Step 1 : Study your teaching context
Step 2: Focus on LLS in your teaching
Step 3: Reflect and encourage learner reflection
Step 1: Study Your Teaching Context
By observing students' behaviour in class, teachers will be able to see what LLS they are using. Talking to students informally before or after class, or more formally interviewing select students about these topics can also provide a lot of information about one's students, their goals, motivations, and LLS, and their understanding of the particular course being taught. Teachers should study their own teaching methods and overall classroom style. One way to do so is to look at their lesson plans and identify if they have incorporated various ways that students can learn the language (Cloustan 1997).
Step 2: Focus on LLS in Your Teaching
Focus on specific LLS in your regular teaching that are relevant to your learners, your materials, and your own teaching style. LLS may be used in learning to write or in writing, and filling in the gaps with other LLS for writing that are neglected in the text but would be especially relevant for your learners. Provide students with opportunities to use and develop their LLS and to encourage more independent language learning both in class and in out-of-class activities for your course (Gardner and Miller 1996).
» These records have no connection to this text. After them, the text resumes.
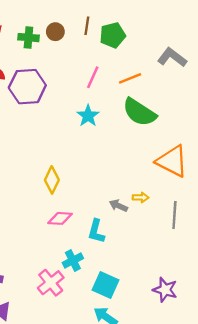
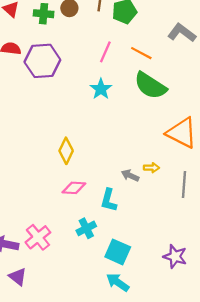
orange line: (130, 78) -> (141, 53), turned 50
pink cross: (51, 283) -> (38, 237), moved

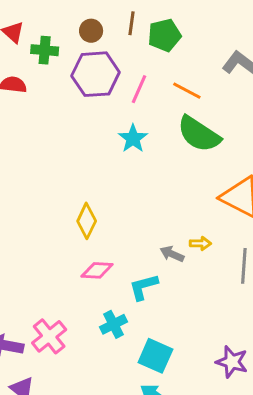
green cross: (44, 14) -> (45, 50), moved
purple hexagon: (42, 61) -> (96, 74), moved
cyan L-shape: (109, 200) -> (143, 287), turned 60

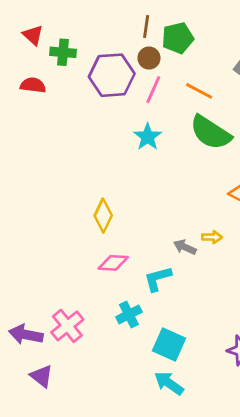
brown circle: (91, 31) -> (149, 58), moved

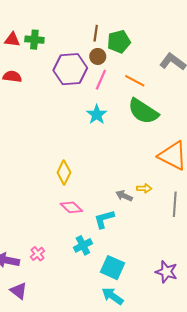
red triangle: (33, 35) -> (12, 40), turned -35
green cross: (63, 52) -> (34, 40), moved
pink diamond: (113, 263) -> (71, 207), turned 40
pink cross: (67, 326) -> (38, 254), size x0.6

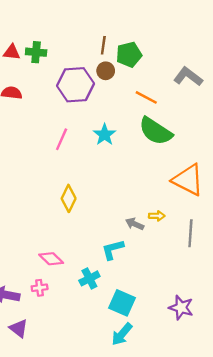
pink line: (101, 80) -> (62, 139), moved
pink diamond: (71, 207) -> (51, 259), moved
pink cross: (38, 254) -> (40, 288), turned 32
cyan arrow: (113, 296) -> (122, 334), turned -85

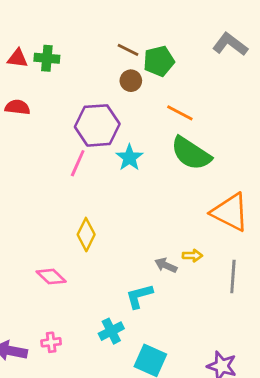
brown line: (103, 45) -> (128, 50), turned -72
gray L-shape: (188, 77) -> (230, 44), moved
purple hexagon: (76, 85) -> (97, 125), moved
pink diamond: (51, 259) -> (51, 277), moved

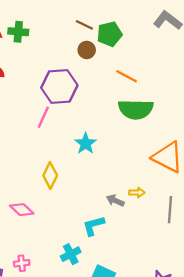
green semicircle: (191, 153) -> (136, 109), turned -32
cyan star: (129, 158) -> (86, 144), moved

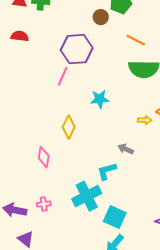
cyan star: (86, 144) -> (100, 99), turned 30
yellow arrow: (137, 193) -> (145, 120), moved
pink diamond: (22, 210) -> (44, 157), turned 55
cyan cross: (71, 254) -> (87, 196), size x1.6

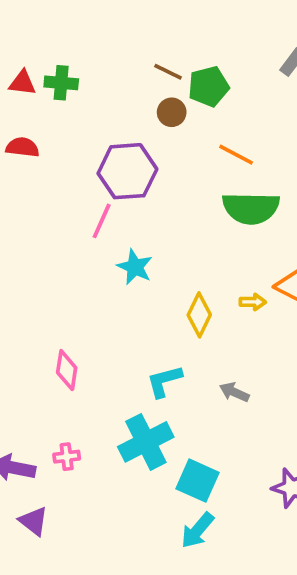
cyan star: (100, 99) -> (135, 267), moved, turned 30
yellow diamond: (69, 127) -> (199, 315), moved
gray arrow: (126, 149) -> (234, 392), moved
cyan L-shape: (107, 171) -> (164, 381), moved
Step 3: Reflect and Encourage Learner Reflection
In implementing LLSI, purposeful teacher reflection and encouraging learner reflection form a necessary third step. On a basic level, it is useful for teachers to reflect on their own positive and negative experiences in language learning. After each class, one might reflect on the effectiveness of the lesson and the role of LLSI within it. In addition to the teacher's own reflections, it is essential to encourage learner reflection, both during and after the LLSI in the class (Cloustan 1997).
When including strategies based instruction in a second language curriculum, it is important to choose an instructional model that introduces the strategies to the students and raises awareness of their learning preferences; teaches them to identify, practice, evaluate, and transfer strategies to new learning situations; and promotes learner autonomy to enable students to continue their learning after they leave the language classroom (Cohen, 2003).
It is important that learning strategies research continue, both in these and other directions, for only through a better understanding of the learning and teaching process can more language learners achieve the level of success that currently characterizes only a small proportion of all students studying a second or foreign language around the world. Language learning strategy instruction can contribute to the development of learner mastery and autonomy and increased teacher expertise, but additional research in specific language learning contexts is essential to realizing its potential to enhance second language acquisition and instruction.